Author’s note: for Renee
The box was sitting on the kitchen table when Hutch got home from the gym that afternoon.
“From your mom,” Starsky said.
Hutch raised his eyebrows. He looked at the parcel briefly, then walked over to the junk drawer. After some rooting around, he came up with a carton cutter and set to opening the box.
Starsky put down the dish he was washing. “Were you expecting something?” he asked.
Hutch answered with a grin. “Look at this!” he exclaimed, pulling something out of the box. It was a stack of thin, yellow books.
Starsky came to his side. “What are they?” he asked, grabbing one and leafing through it.
“My old piano books.”
Starsky started reading titles. “’Two and Three-part Inventions’. ‘The Well-Tempered Claver’. What’s a claver?”
Hutch shook his head. “Clavier. It means piano.” He sifted through the books. “At least, I think so. In Bach’s day, anyway.”
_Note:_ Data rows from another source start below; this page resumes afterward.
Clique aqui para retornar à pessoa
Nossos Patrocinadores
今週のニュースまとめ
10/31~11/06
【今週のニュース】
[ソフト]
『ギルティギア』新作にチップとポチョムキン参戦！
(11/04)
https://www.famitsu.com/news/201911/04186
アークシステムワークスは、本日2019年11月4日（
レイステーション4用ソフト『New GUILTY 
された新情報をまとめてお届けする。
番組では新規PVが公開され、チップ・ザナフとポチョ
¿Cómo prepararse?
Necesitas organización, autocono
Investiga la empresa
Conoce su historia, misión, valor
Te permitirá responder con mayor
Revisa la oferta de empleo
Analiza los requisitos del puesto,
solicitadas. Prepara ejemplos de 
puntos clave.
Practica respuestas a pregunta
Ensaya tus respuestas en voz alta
“Can you really play this stuff?”
Starsky was mildly surprised. “Really?”
“I didn’t just come out of the womb knowing how to play the piano, you know. I had lessons. I even tutored music in high school, to make some extra cash.”
“Had to pay for those expensive nights out with Jack Mitchell?” Starsky teased.
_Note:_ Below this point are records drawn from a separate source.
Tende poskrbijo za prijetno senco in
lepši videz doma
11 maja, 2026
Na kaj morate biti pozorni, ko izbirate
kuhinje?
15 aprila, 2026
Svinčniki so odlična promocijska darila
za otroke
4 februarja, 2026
Hutch blushed. I paid in more ways than one, he thought. He took the stack of music and headed over to the old upright near his front door.
“What do you want me to play?” he asked.
“How about that bad-tempered claver thing?”
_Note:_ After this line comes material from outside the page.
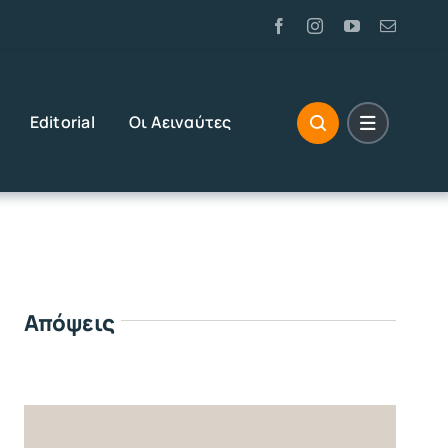
Editorial
Οι Αειναύτες
Απόψεις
Hutch had to chuckle. “OK, he said, opening the book. “Which one do you want to hear?”
Starsky closed his eyes. “Flip,” he ordered. As Hutch flipped, Starsky stabbed his finger randomly into the pages. “That one.”
Hutch smoothed the pages of “No. 8 in E Flat Minor” and began to play. Starsky stood behind him, watching.
At first it was hard. His finger memory was gone. The complicated counterpoint was too much for hands more used to playing the pop and country favorites he tended towards at parties these days.
But after a few dozen measures, he was able to relax enough to actually hear what he was playing. Bach’s use of inversion, of the canon form. Of two contradictory melodies clashing together, tearing apart, always melding again in the end.
He moved from the fugue to the prelude, pausing only briefly to turn pages.
Starsky watched in awe as Hutch’s hands flew over the keys. At first it was hard. The music was not instinctual, visceral, emotional. He was ready to ask Hutch to quit, and from the look in his partner’s clenched jaw, Hutch was ready to quit too.
But after a little bit, he was able to relax enough to actually hear what Hutch was playing. Two melodies, snaking in and around each other. Teasing, insinuating themselves into the theme, then pulling apart.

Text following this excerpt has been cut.